The text in the manuscript published in The Journal of Maternal-Fetal & Neonatal Medicine was found to be almost word-for-word identical to the text published in the American Journal of Addictions. The data presented in all 4 tables is also essentially the same, but just presented in a different layout.

The authors have been fully co-operative with our investigations and agree with the Editors and Publisher on this course of action to correct the redundancy in the literature record.

The journal’s policy in this respect is clear: The Journal of Maternal-Fetal & Neonatal Medicine considers all manuscripts on the strict condition that they have been submitted only to The Journal of Maternal-Fetal & Neonatal Medicine, that they have not been published already, nor are they under consideration for publication or in press elsewhere.

The Journal of Maternal-Fetal & Neonatal Medicine published this article in good faith, and on the basis of signed statements made by the corresponding author regarding the originality of their work.
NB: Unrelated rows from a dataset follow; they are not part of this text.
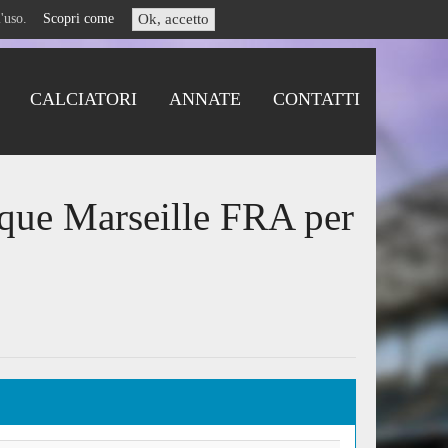
i l'uso.
Scopri come
Ok, accetto
CALCIATORI
ANNATE
CONTATTI
que Marseille FRA per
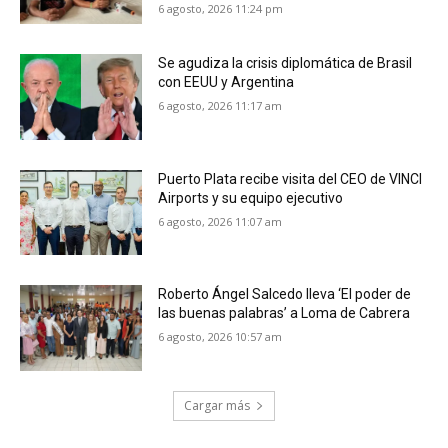
6 agosto, 2026 11:24 pm
Se agudiza la crisis diplomática de Brasil
con EEUU y Argentina
6 agosto, 2026 11:17 am
Puerto Plata recibe visita del CEO de VINCI
Airports y su equipo ejecutivo
6 agosto, 2026 11:07 am
Roberto Ángel Salcedo lleva ‘El poder de
las buenas palabras’ a Loma de Cabrera
6 agosto, 2026 10:57 am
Cargar más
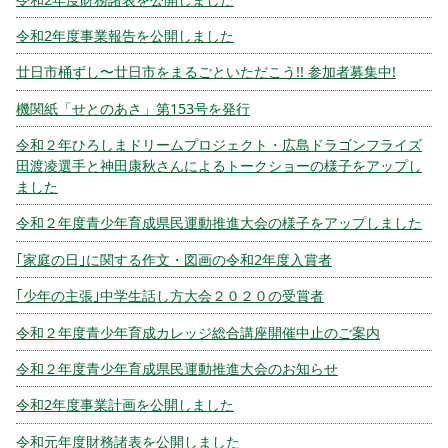
令和2年度事業報告を公開しました
廿日市桶ずし〜廿日市をまるごといただこう!! 参加者募集中!
機関紙「せとのあさ」第153号を発行
令和２年ひろしまドリームプロジェクト・広島ドラゴンフライズ
田渡凌選手と神田康秋さんによるトークショーの様子をアップし
ました
令和２年度青少年育成県民運動推進大会の様子をアップしました
｢家庭の日｣に関する作文・図画の令和2年度入賞者
｢少年の主張｣中学生話し方大会２０２０の受賞者
令和２年度青少年育成カレッジ総合講座開催中止のご案内
令和２年度青少年育成県民運動推進大会のお知らせ
令和2年度事業計画を公開しました
令和元年度財務諸表を公開しました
The article is withdrawn from all print and electronic editions.

The now-retracted study has not yet been cited, according to Thomson Scientific’s Web of Knowledge.
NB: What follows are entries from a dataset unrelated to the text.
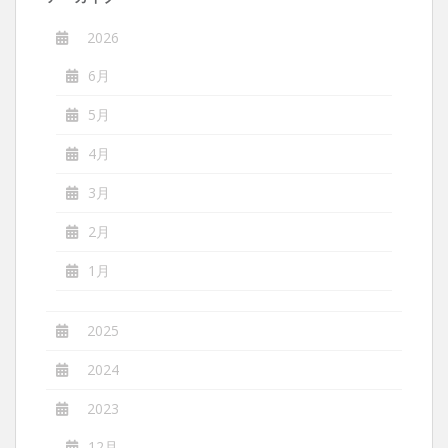
2026
6月
5月
4月
3月
2月
1月
2025
2024
2023
12月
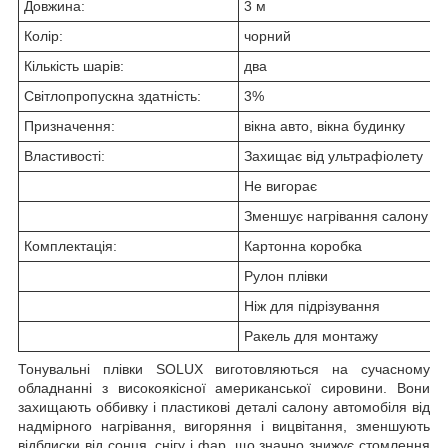
Довжина:
3 м
Колір:
чорний
Кількість шарів:
два
Світлопропускна здатність:
3%
Призначення:
вікна авто, вікна будинку
Властивості:
Захищає від ультрафіолету
Не вигорає
Зменшує нагрівання салону
Комплектація:
Картонна коробка
Рулон плівки
Ніж для підрізування
Ракель для монтажу
Тонувальні плівки
SOLUX
виготовляються на сучасному
обладнанні з високоякісної американської сировини. Вони
захищають оббивку і пластикові деталі салону автомобіля від
надмірного нагрівання, вигоряння і вицвітання, зменшують
відблиски від сонця, снігу і фар, що значно знижує стомлення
There really isn’t much more to say about this case — save this: We get that mistakes happen and labs double submit. It shouldn’t happen, but it does. What’s harder to grasp is how the authors of duplicate articles could live in ignorance of the duplication, or, worse still, know about it and fail to bring it to the attention of the affected journals.

And (okay, maybe there was a little more to say here), we notice that Ortendahl and Näsman have published at least six studies of smoking cessation and somatic health in an 80-women cohort:

They also published a paper on 40 women in the American Journal of Addictions:

Use of coping techniques as a predictor of lapse when quitting smoking among pregnant and non-pregnant women. Ortendahl M, Näsman P. Am J Addict. 2007 May-Jun;16(3):238-43.

We haven’t checked these thoroughly to see how similar they are, but there might be a whiff of salami in the air.

Comments
  • StrongDreams March 7, 2013 at 11:30 am

    This gripes me because as a reviewer and editorial board member, I spend a lot of time on reviews. I recently had a manuscript “withdrawn” by the authors halfway through the review process. If I find they published the same thing elsewhere should I complain? It’s not double publication, but it’s double submission and causes the editors and reviewers (who volunteer their time) double work.

  • chirality March 7, 2013 at 11:35 am

    “Quitting smoking is perceived to have an effect on somatic health among pregnant and non-pregnant women.” – yeah, but what about other women?

    • Average PI March 7, 2013 at 12:50 pm

      Yes, funny. The empty set of women who are neither pregnant nor non-pregnant 🙂

  • aceil March 7, 2013 at 12:35 pm

    Dual submission , duplicate studies, and overlapping content constitute the norm for some. This ought to be looked at soon. It gets to me when I see those who got away with such practices enjoy higher positions in Academia.